Problem details
Produce an exact copy of the line containing "您的意见将帮助我们持续改进产品体验。" and of every line after it in the material below, ending with the final line.

[[ Data records, beginning ]]

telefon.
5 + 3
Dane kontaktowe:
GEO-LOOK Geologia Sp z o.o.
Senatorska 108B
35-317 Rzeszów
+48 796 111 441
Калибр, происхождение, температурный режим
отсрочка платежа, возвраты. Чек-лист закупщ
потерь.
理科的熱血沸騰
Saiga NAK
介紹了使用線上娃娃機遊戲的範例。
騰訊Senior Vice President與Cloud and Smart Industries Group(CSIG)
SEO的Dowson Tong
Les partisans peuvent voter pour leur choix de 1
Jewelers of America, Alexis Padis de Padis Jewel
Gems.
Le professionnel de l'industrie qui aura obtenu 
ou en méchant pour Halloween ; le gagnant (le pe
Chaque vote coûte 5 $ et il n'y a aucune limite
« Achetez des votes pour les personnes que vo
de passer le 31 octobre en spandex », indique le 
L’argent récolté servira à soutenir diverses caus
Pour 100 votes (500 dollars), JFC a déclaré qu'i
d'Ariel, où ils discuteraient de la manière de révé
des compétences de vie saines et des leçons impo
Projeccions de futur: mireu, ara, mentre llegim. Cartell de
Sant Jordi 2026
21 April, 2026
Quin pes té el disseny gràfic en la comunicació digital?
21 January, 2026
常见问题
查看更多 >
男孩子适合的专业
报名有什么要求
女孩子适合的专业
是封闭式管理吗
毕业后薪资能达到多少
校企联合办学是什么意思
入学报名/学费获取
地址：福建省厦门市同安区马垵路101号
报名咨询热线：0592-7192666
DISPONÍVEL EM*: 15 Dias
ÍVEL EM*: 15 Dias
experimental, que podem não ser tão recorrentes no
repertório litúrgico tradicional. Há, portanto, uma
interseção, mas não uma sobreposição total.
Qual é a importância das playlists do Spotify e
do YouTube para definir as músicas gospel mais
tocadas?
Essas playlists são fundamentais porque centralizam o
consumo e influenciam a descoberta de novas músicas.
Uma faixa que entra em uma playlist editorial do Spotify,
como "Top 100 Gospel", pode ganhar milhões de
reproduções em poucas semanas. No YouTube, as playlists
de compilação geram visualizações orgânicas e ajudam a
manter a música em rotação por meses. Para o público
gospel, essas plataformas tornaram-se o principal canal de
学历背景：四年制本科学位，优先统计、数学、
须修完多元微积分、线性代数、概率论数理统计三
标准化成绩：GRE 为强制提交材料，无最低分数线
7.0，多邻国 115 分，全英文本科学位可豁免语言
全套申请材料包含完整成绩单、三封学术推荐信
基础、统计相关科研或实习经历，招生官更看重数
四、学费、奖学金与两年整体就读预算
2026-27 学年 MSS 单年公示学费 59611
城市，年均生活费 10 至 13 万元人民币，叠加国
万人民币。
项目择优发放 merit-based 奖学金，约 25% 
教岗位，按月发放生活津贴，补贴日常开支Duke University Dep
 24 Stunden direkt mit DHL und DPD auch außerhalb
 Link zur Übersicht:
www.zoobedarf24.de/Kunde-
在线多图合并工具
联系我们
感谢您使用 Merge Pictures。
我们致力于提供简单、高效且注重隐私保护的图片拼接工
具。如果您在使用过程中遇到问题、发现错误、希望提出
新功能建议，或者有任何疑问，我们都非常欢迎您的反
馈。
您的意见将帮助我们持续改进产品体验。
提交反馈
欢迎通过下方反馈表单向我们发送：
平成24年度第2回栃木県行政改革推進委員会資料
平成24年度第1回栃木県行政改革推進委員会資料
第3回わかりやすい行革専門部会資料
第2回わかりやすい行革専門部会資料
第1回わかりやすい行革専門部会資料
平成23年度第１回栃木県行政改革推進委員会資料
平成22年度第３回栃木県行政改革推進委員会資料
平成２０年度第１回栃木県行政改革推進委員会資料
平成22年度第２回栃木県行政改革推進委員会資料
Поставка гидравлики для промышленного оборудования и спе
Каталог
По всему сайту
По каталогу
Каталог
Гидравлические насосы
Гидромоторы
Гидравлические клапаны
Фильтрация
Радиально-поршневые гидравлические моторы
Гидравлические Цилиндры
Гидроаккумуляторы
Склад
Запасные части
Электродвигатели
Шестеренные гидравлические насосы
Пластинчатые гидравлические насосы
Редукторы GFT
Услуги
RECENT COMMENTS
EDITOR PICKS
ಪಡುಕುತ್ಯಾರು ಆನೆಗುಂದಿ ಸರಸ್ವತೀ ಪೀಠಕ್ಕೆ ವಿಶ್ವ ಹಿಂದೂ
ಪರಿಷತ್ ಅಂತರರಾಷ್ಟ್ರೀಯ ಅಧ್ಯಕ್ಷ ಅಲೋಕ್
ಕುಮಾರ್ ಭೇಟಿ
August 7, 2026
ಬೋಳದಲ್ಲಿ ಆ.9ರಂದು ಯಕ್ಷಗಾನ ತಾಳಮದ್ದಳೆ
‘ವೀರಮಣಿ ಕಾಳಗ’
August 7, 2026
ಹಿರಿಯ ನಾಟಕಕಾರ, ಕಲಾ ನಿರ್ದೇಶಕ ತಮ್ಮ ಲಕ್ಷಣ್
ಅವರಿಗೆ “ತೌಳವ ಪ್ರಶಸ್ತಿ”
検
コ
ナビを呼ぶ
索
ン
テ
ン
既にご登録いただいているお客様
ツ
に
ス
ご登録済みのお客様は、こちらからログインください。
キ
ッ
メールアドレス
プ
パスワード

[[ Data records, end ]]

Task response
您的意见将帮助我们持续改进产品体验。
提交反馈
欢迎通过下方反馈表单向我们发送：
平成24年度第2回栃木県行政改革推進委員会資料
平成24年度第1回栃木県行政改革推進委員会資料
第3回わかりやすい行革専門部会資料
第2回わかりやすい行革専門部会資料
第1回わかりやすい行革専門部会資料
平成23年度第１回栃木県行政改革推進委員会資料
平成22年度第３回栃木県行政改革推進委員会資料
平成２０年度第１回栃木県行政改革推進委員会資料
平成22年度第２回栃木県行政改革推進委員会資料
Поставка гидравлики для промышленного оборудования и спе
Каталог
По всему сайту
По каталогу
Каталог
Гидравлические насосы
Гидромоторы
Гидравлические клапаны
Фильтрация
Радиально-поршневые гидравлические моторы
Гидравлические Цилиндры
Гидроаккумуляторы
Склад
Запасные части
Электродвигатели
Шестеренные гидравлические насосы
Пластинчатые гидравлические насосы
Редукторы GFT
Услуги
RECENT COMMENTS
EDITOR PICKS
ಪಡುಕುತ್ಯಾರು ಆನೆಗುಂದಿ ಸರಸ್ವತೀ ಪೀಠಕ್ಕೆ ವಿಶ್ವ ಹಿಂದೂ
ಪರಿಷತ್ ಅಂತರರಾಷ್ಟ್ರೀಯ ಅಧ್ಯಕ್ಷ ಅಲೋಕ್
ಕುಮಾರ್ ಭೇಟಿ
August 7, 2026
ಬೋಳದಲ್ಲಿ ಆ.9ರಂದು ಯಕ್ಷಗಾನ ತಾಳಮದ್ದಳೆ
‘ವೀರಮಣಿ ಕಾಳಗ’
August 7, 2026
ಹಿರಿಯ ನಾಟಕಕಾರ, ಕಲಾ ನಿರ್ದೇಶಕ ತಮ್ಮ ಲಕ್ಷಣ್
ಅವರಿಗೆ “ತೌಳವ ಪ್ರಶಸ್ತಿ”
検
コ
ナビを呼ぶ
索
ン
テ
ン
既にご登録いただいているお客様
ツ
に
ス
ご登録済みのお客様は、こちらからログインください。
キ
ッ
メールアドレス
プ
パスワード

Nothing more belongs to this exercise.